Bills owner Ralph Wilson said he voted against the proposal because its revenue-sharing component was so complicated.
"It's a very complex proposal, and I didn't really understand," Wilson said. "I didn't think I was a dropout, but maybe I am."
The recent labor difficulties had been unusual for the NFL, which had benefited from a cooperative relationship between the owners and the union since the early '90s while cementing its status as the nation's most prosperous sports league. Now the league has labor peace to go with a set of new national television contracts that will be worth almost $4 billion annually beginning next season.

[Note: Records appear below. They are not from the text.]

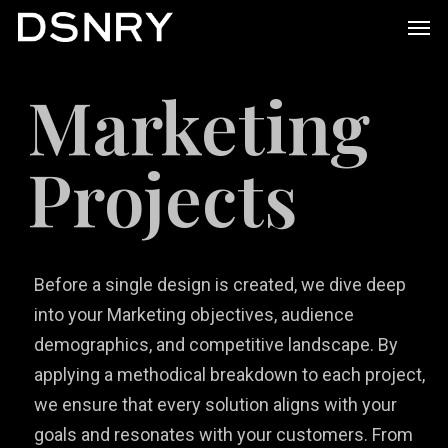
Skip
Men
to
main
Marketing
content
Projects
Before a single design is created, we dive deep
into your Marketing objectives, audience
demographics, and competitive landscape. By
applying a methodical breakdown to each project,
we ensure that every solution aligns with your
goals and resonates with your customers. From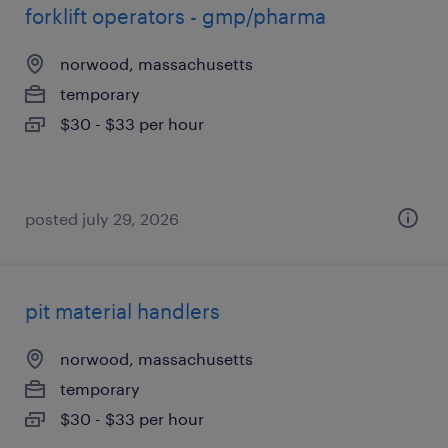
forklift operators - gmp/pharma
norwood, massachusetts
temporary
$30 - $33 per hour
posted july 29, 2026
pit material handlers
norwood, massachusetts
temporary
$30 - $33 per hour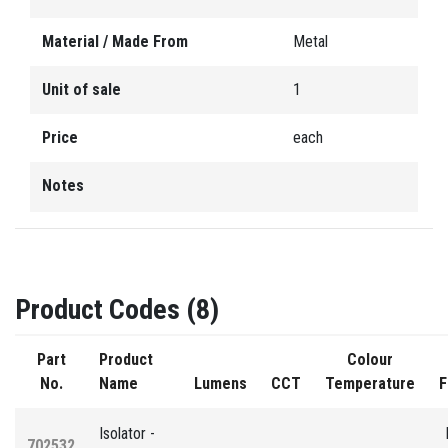
Material / Made From
Metal
Unit of sale
1
Price
each
Notes
Product Codes (8)
Part
Product
Colour
No.
Name
Lumens
CCT
Temperature
F
Isolator -
702532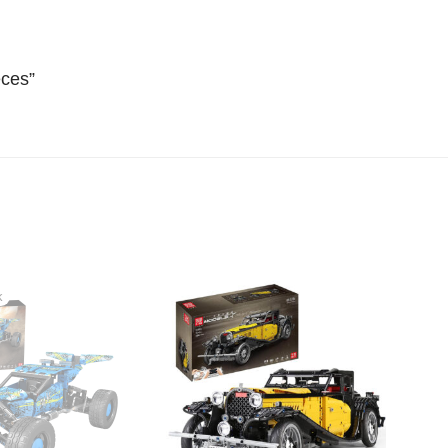
eces”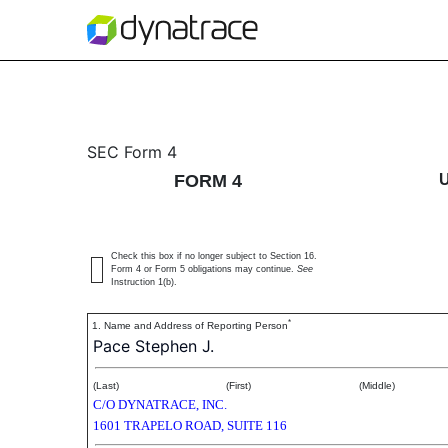
4: Statement of changes 
SEC Form 4
FORM 4
Published on November 18, 2020
Check this box if no longer subject to Section 16.
Form 4 or Form 5 obligations may continue.
See
Instruction 1(b).
*
1. Name and Address of Reporting Person
Pace Stephen J.
(Last)
(First)
(Middle)
C/O DYNATRACE, INC.
1601 TRAPELO ROAD, SUITE 116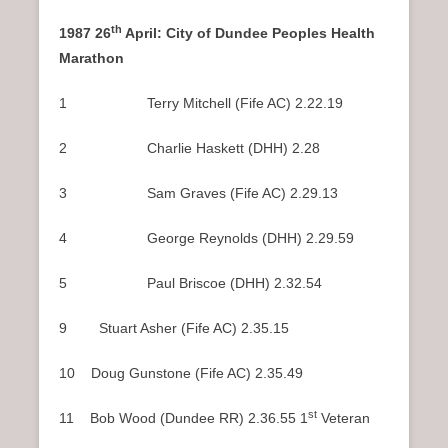
th
1987 26
April: City of Dundee Peoples Health
Marathon
1 Terry Mitchell (Fife AC) 2.22.19
2 Charlie Haskett (DHH) 2.28
3 Sam Graves (Fife AC) 2.29.13
4 George Reynolds (DHH) 2.29.59
5 Paul Briscoe (DHH) 2.32.54
9 Stuart Asher (Fife AC) 2.35.15
10 Doug Gunstone (Fife AC) 2.35.49
st
11 Bob Wood (Dundee RR) 2.36.55 1
Veteran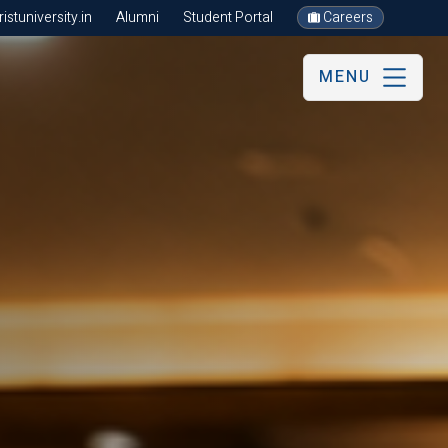
stuniversity.in
Alumni
Student Portal
Careers
MENU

The twin labor and revenue-sharing disputes arose from the fact that a group of about eight teams has far surpassed the other clubs in revenue-generating capabilities in recent years. All 32 teams share national revenue equally. But Snyder and the owners of the other high-revenue franchises tapped into revenue streams -- from sources that include stadium naming rights, luxury boxes and local sponsorships -- that didn't have to be shared with the other clubs. Owners of low-revenue teams expressed concerns that the growing disparity eventually could lead to a competitive imbalance and sought to overhaul the revenue-sharing system to have more local revenue shared. Owners of high-revenue teams resisted, arguing that they had paid premium prices for their franchises and should not have to further subsidize other clubs that might be, in some cases, mismanaged.
Upshaw, meantime, sought to have the new revenue included in the pool from which the players are paid. Before this settlement, the players received about 65 percent of a smaller revenue pool known as defined gross revenue. The new, larger revenue pool is called total football revenue, and the players are to receive approximately 59.5 percent of it.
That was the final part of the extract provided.